> **What you are asked to do**:
Only the lines below between the one holding "fat metabolism, helping me burn calories" and the one holding "and interesting countries from Europe", inclusive, are to be reproduced word for word; the pictures are to be left out.

> **Provided records**:
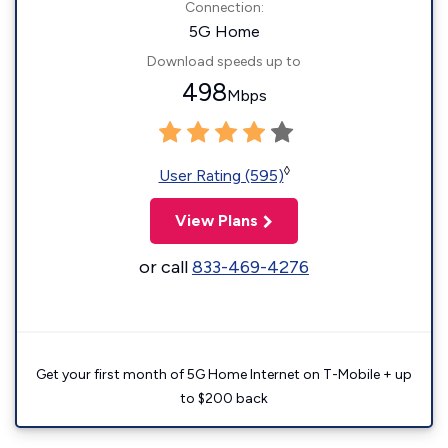
Connection:
5G Home
Download speeds up to
498
Mbps
◊
User Rating (595)
View Plans
or call
833-469-4276
Get your first month of 5G Home Internet on T-Mobile + up
to $200 back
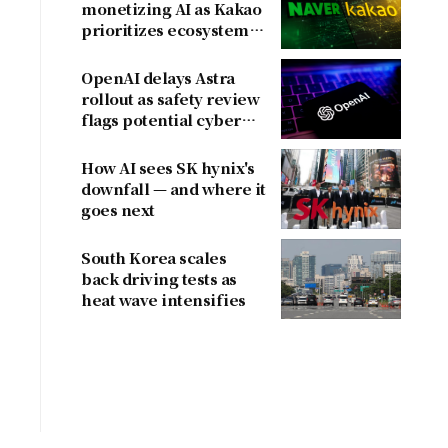
monetizing AI as Kakao
prioritizes ecosystem
over near-term
revenue
OpenAI delays Astra
rollout as safety review
flags potential cyber
risks
How AI sees SK hynix's
downfall — and where it
goes next
South Korea scales
back driving tests as
heat wave intensifies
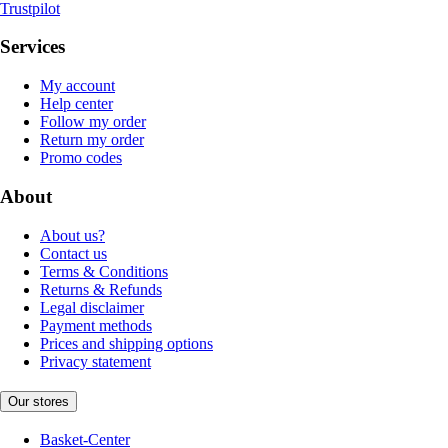
Trustpilot
Services
My account
Help center
Follow my order
Return my order
Promo codes
About
About us?
Contact us
Terms & Conditions
Returns & Refunds
Legal disclaimer
Payment methods
Prices and shipping options
Privacy statement
Our stores
Basket-Center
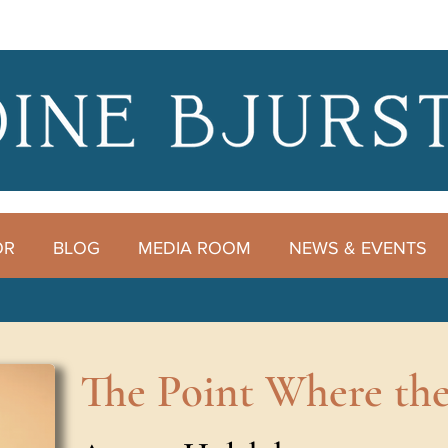
OR
BLOG
MEDIA ROOM
NEWS & EVENTS
The Point Where the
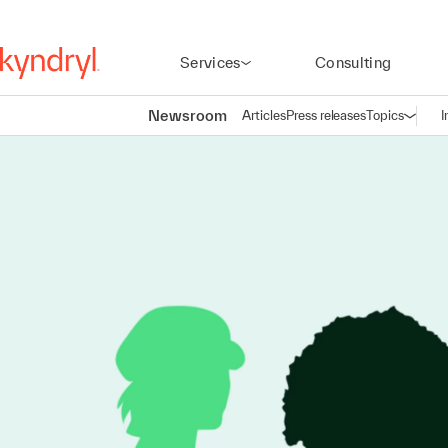
Services
Consulting
Newsroom
Articles
Press releases
Topics
I
Open n
(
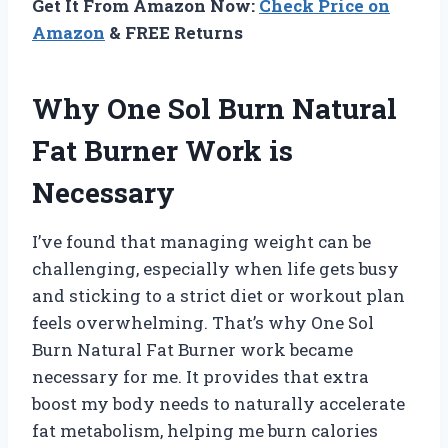
Get It From Amazon Now:
Check Price on
Amazon
& FREE Returns
Why One Sol Burn Natural
Fat Burner Work is
Necessary
I’ve found that managing weight can be
challenging, especially when life gets busy
and sticking to a strict diet or workout plan
feels overwhelming. That’s why One Sol
Burn Natural Fat Burner work became
necessary for me. It provides that extra
boost my body needs to naturally accelerate
fat metabolism, helping me burn calories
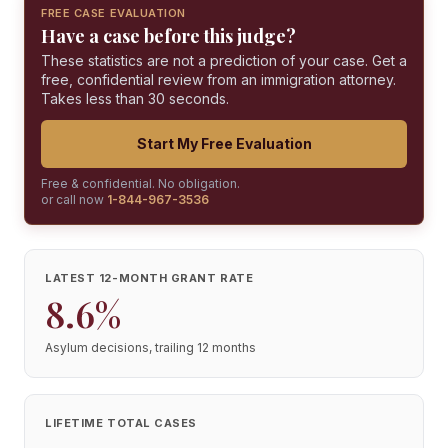
FREE CASE EVALUATION
Have a case before this judge?
These statistics are not a prediction of your case. Get a
free, confidential review from an immigration attorney.
Takes less than 30 seconds.
Start My Free Evaluation
Free & confidential. No obligation.
or call now
1-844-967-3536
LATEST 12-MONTH GRANT RATE
8.6%
Asylum decisions, trailing 12 months
LIFETIME TOTAL CASES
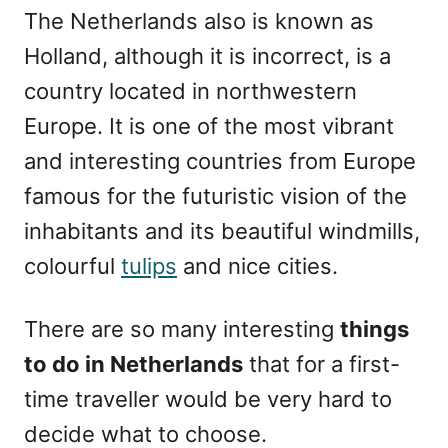
The Netherlands also is known as
Holland, although it is incorrect, is a
country located in northwestern
Europe. It is one of the most vibrant
and interesting countries from Europe
famous for the futuristic vision of the
inhabitants and its beautiful windmills,
colourful
tulips
and nice cities.
There are so many interesting
things
to do in Netherlands
that for a first-
time traveller would be very hard to
decide what to choose.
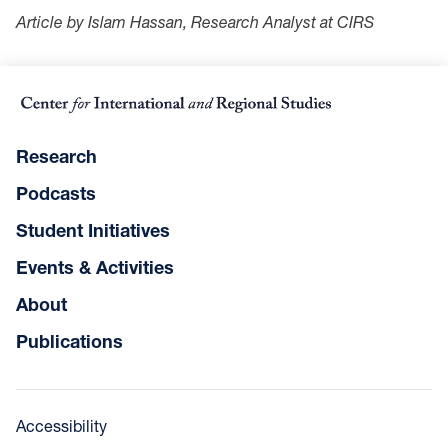
Article by Islam Hassan, Research Analyst at CIRS
Research
Podcasts
Student Initiatives
Events & Activities
About
Publications
Accessibility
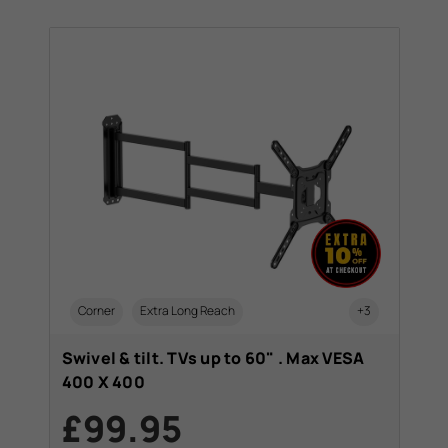
Corner
Extra Long Reach
+3
Swivel & tilt. TVs up to 60" . Max VESA
400 X 400
£99.95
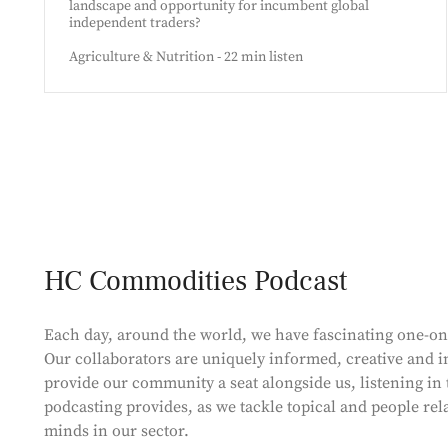
landscape and opportunity for incumbent global
independent traders?
Agriculture & Nutrition - 22 min listen
HC Commodities Podcast
Each day, around the world, we have fascinating one-o
Our collaborators are uniquely informed, creative and in
provide our community a seat alongside us, listening in 
podcasting provides, as we tackle topical and people rel
minds in our sector.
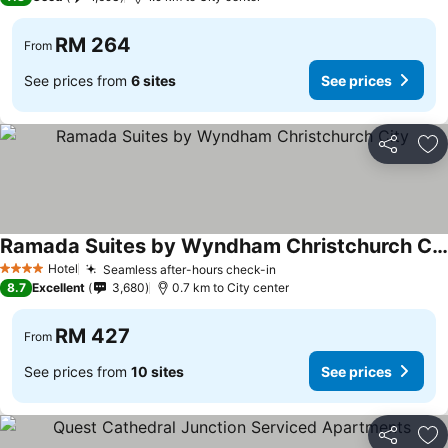
RM 264
From
See prices from
6 sites
See prices
Share
Ad
Ramada Suites by Wyndham Christchurch City
See prices
Hotel
Seamless after-hours check-in
See prices
4 Stars
8.7
Excellent
3,680
0.7 km to City center
RM 427
From
See prices from
10 sites
See prices
Share
Ad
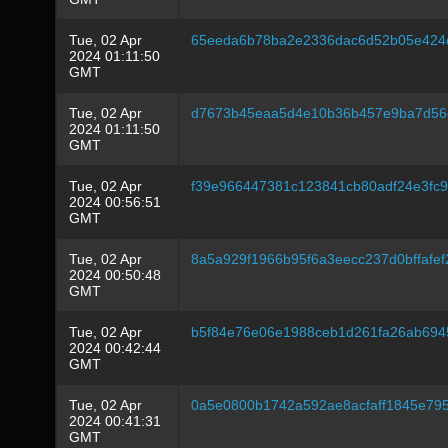
Tue, 02 Apr
65eeda6b78ba2e2336dac6d52b05e424d
2024 01:11:50
GMT
Tue, 02 Apr
d7673b45eaa5d4e10b36b457e9ba7d56
2024 01:11:50
GMT
Tue, 02 Apr
f39e966447381c123841cb80adf24e3fc
2024 00:56:51
GMT
Tue, 02 Apr
8a5a929f1966b95f6a3eecc237d0bffafe
2024 00:50:48
GMT
Tue, 02 Apr
b5f84e76e06e1988ceb1d261fa26ab694
2024 00:42:44
GMT
Tue, 02 Apr
0a5e0800b1742a592ae8acfaff1845e79
2024 00:41:31
GMT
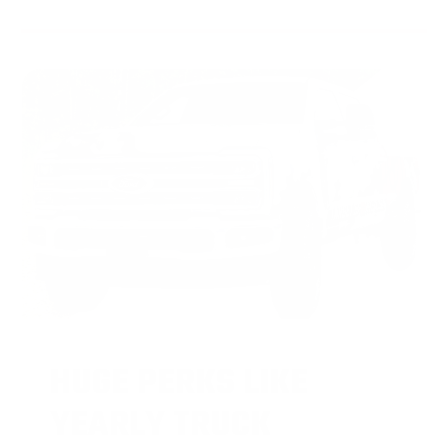
HUGE PERKS LIKE
YEARLY TRUCK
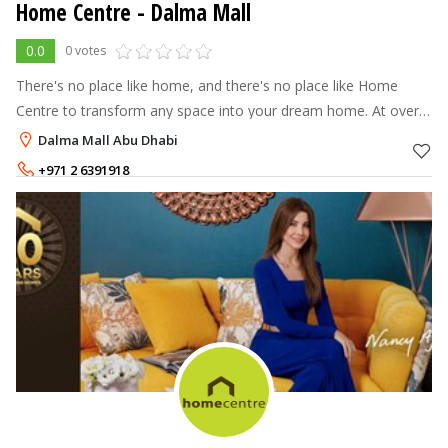
Home Centre - Dalma Mall
0.0
0 votes
There's no place like home, and there's no place like Home
Centre to transform any space into your dream home. At over
70 stores across the Middle East, North Africa and India, Home
Dalma Mall Abu Dhabi
Centre offers a
+971 2 6391918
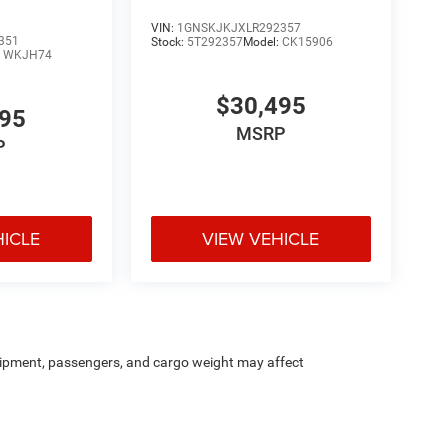
VIN:
1GNSKJKJXLR292357
351
Stock:
5T292357
Model:
CK15906
:
WKJH74
$30,495
595
MSRP
P
HICLE
VIEW VEHICLE
ipment, passengers, and cargo weight may affect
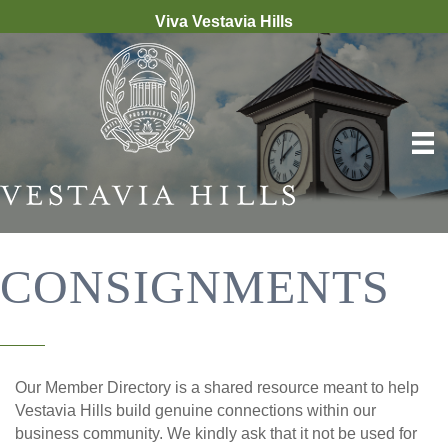
Viva Vestavia Hills
CONSIGNMENTS
Our Member Directory is a shared resource meant to help
Vestavia Hills build genuine connections within our
business community. We kindly ask that it not be used for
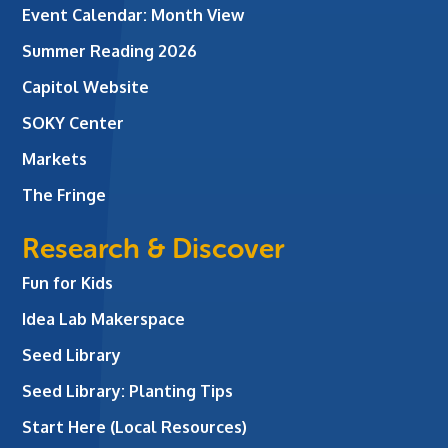
Event Calendar: Month View
Summer Reading 2026
Capitol Website
SOKY Center
Markets
The Fringe
Research & Discover
Fun for Kids
Idea Lab Makerspace
Seed Library
Seed Library: Planting Tips
Start Here (Local Resources)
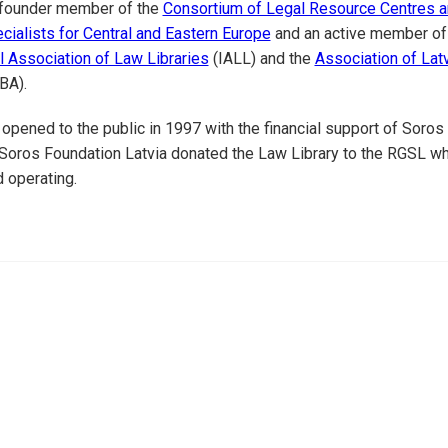
a founder member of the
Consortium of Legal Resource Centres a
cialists for Central and Eastern Europe
and an active member of
al Association of Law Libraries
(IALL) and the
Association of Lat
BA).
 opened to the public in 1997 with the financial support of Soros
 Soros Foundation Latvia donated the Law Library to the RGSL w
d operating.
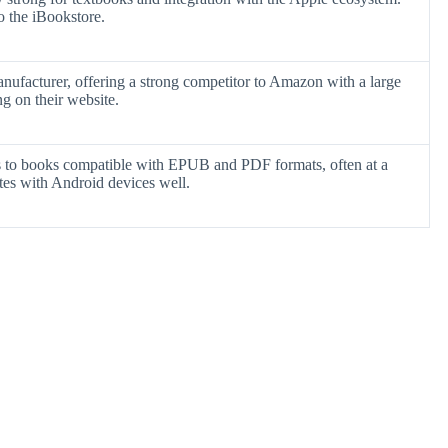
o the iBookstore.
nufacturer, offering a strong competitor to Amazon with a large
ng on their website.
s to books compatible with EPUB and PDF formats, often at a
ates with Android devices well.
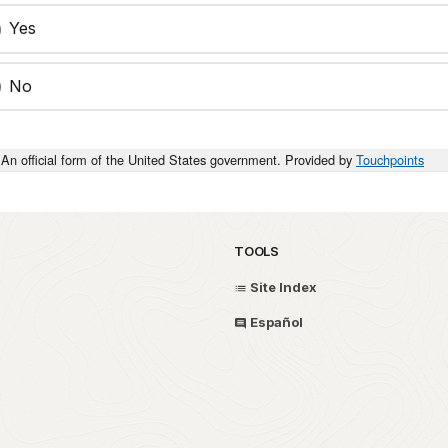
Yes
No
An official form of the United States government. Provided by
Touchpoints
TOOLS
Site Index
Español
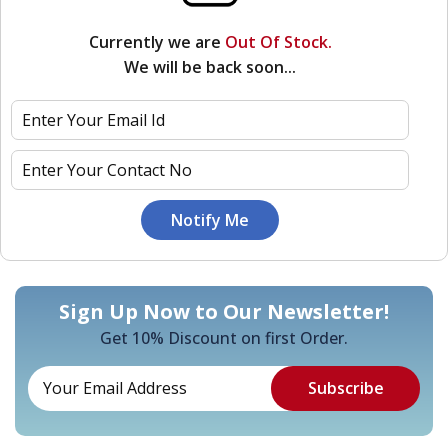
Currently we are
Out Of Stock.
We will be back soon...
Sign Up Now to Our Newsletter!
Get 10% Discount on first Order.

> **Answer space**:
fat metabolism, helping me burn calories
FREE CASE EVALUATION
Have a case before this judge?
These statistics are not a prediction of your case. Get a
free, confidential review from an immigration attorney.
Takes less than 30 seconds.
Start My Free Evaluation
Free & confidential. No obligation.
or call now
1-844-967-3536
LATEST 12-MONTH GRANT RATE
8.6%
Asylum decisions, trailing 12 months
LIFETIME TOTAL CASES
The Netherlands also is known as
Holland, although it is incorrect, is a
country located in northwestern
Europe. It is one of the most vibrant
and interesting countries from Europe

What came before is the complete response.